Micheline Labelle examines the critiques provided by Quebec
academics of both the Canadian multiculturalism model and the Quebec
interculturalism model of diversity management. The analysis of the
critics of the Canadian multiculturalism model focuses on three theses
or arguments that they have articulated. The first thesis, fragmentation
theory, is that Canadian multiculturalism policy has facilitated the
establishment of a multicultural state, rather than a multinational
state, and that this has, in turn, contributed to a society that is
highly divided by a multiplicity of conflicting claims. The second
thesis is that Canadian multiculturalism policy has created tension
because it contradicts the Quebec interculturalism policy, negates the
status of the Quebec nation, and creates an obstacle for a pluralist
territorially-based Quebec citizenship. According to the authors who
uphold this thesis, diversity is embedded in the Quebec nation and,
therefore, it is the responsibility of the State to put in place and
coordinate measures that ensure participation of all segments of society
in the governance of the Res publica. The third thesis, which focuses on
the normative foundations of multiculturalism, rather than on Canadian
multiculturalism policy, is that the merits of multiculturalism must be
examined in relation to several different normative dimensions, such as
identity politics, the risks of essentialism, social cohesion and social
justice, communitarian multiculturalism, and liberal multiculturalism.
If, for a number of intellectuals, the federal and Quebec public
policies of diversity management converge, the emerging consensus is
that the two are distinct and that the interculturalism model evolved in
opposition to Canadian multiculturalism. Those who argue that there is a
convergence between the two policies fail to account for a number of
contradictions between the two models, contradictions that are reflected
in their position on official languages, in their approach to
integration and in the meaning attributed to citizenship. Finally,
Labelle identifies the following critiques of the Quebec
interculturalism model: first, it would be based on an under-estimation
by the government of Quebec of inequalities and discrimination and the
tendency not to devote sufficient attention to this problem in its
policy initiative; second, the Quebec state's categorization tends
to ethnicize its citizens.
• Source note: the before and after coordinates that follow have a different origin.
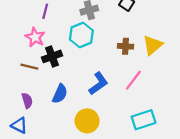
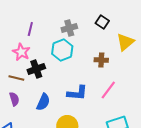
yellow triangle: (153, 45) -> (125, 42), moved
blue L-shape: (98, 84) -> (77, 93), turned 40
purple semicircle: (27, 101) -> (14, 99), moved

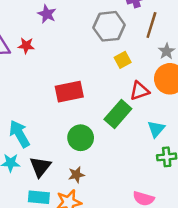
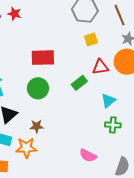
brown line: (151, 25) -> (120, 15), turned -50
green rectangle: (118, 114) -> (79, 83), size x0.7
green circle: (81, 138) -> (38, 88), moved

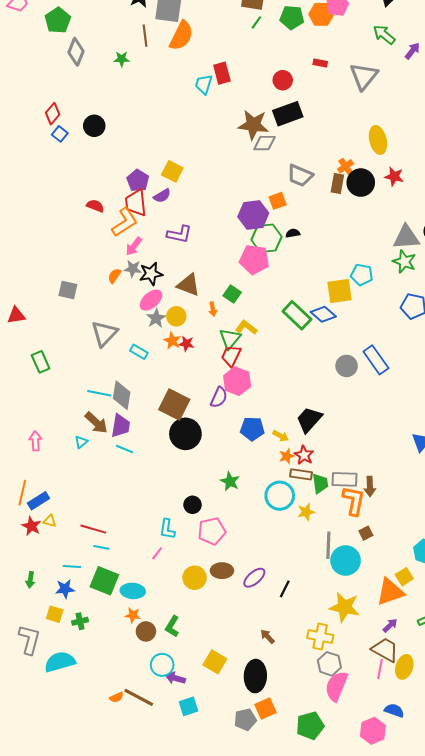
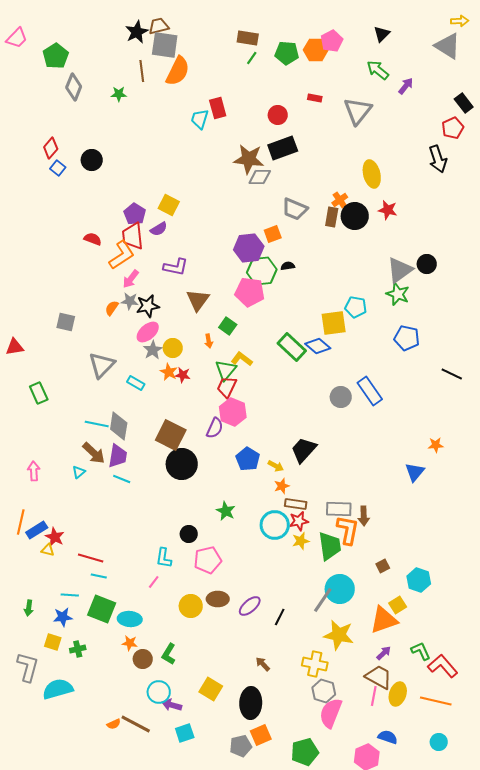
gray triangle: (406, 237) -> (400, 270), turned -32
brown triangle: (188, 285) -> (198, 300), moved, turned 45
blue pentagon: (252, 429) -> (248, 459), turned 30
red star: (304, 455) -> (299, 521), moved, turned 30
green trapezoid: (320, 483) -> (330, 546), moved, size x1.4
red star: (31, 526) -> (55, 537), moved
brown square: (366, 533) -> (383, 566), moved
gray line: (328, 545) -> (323, 600), moved, turned 32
Labelle is critical of analysts who fail to
appreciate the diversity of views among Quebec intellectuals on the
effects and value of both the Canadian multiculturalism model and the
Quebec interculturalism model.
Karim H. Karim analyzes the multiculturalism debates in eight
large-circulation English-language dailies located in seven metropolitan
areas and one nationally-distributed paper for the period January 1,
2006-December 31, 2006. His analysis is organized under the following
four categories: values, identity, and citizenship; societal integration
and disintegration; terrorism, multiculturalism, and Muslims; and
multiculturalism in other countries. He notes that criticisms related to
the political expediency associated with multiculturalism policy and
programs to obtain more votes from ethnic minorities, which were two
major threads in press discussions of multiculturalism in the 1980s,
were not significant in the 2006 research sample. Others, such as
criticism of multiculturalism for weakening Canadian values and
citizenship continued as a major theme. Despite the fact that criticisms
of multiculturalism persisted, he notes that, compared to the 1980s, the
focus of the public debate on this topic has shifted away from
dismantling the policy in favour of fixing any of its problematical
aspects and maintaining it.
Chedly Belkhodja examines the critiques of multiculturalism
provided by Anglophone and Francophone neo-conservatives in Quebec
primarily in recent editions of two journals--Argument and L'Action
nationale. His analysis reveals that the current critiques echo some of
the views expressed in the more distant past by conservative Quebecois
nationalists. However, he suggests that the contemporary critique of
multicuhuralism in Quebec has moved beyond the original argument that
multicuhuralism would have an adverse effect on the national and
linguistic duality, valued by those who subscribe to the "two
founding nations theory" of Canada, to include concerns regarding
the adverse effects on the following matters: the development of a
cultural identity for all residents in the province, the construction of
a cosmopolitan Quebecois community, and social integration and cohesion.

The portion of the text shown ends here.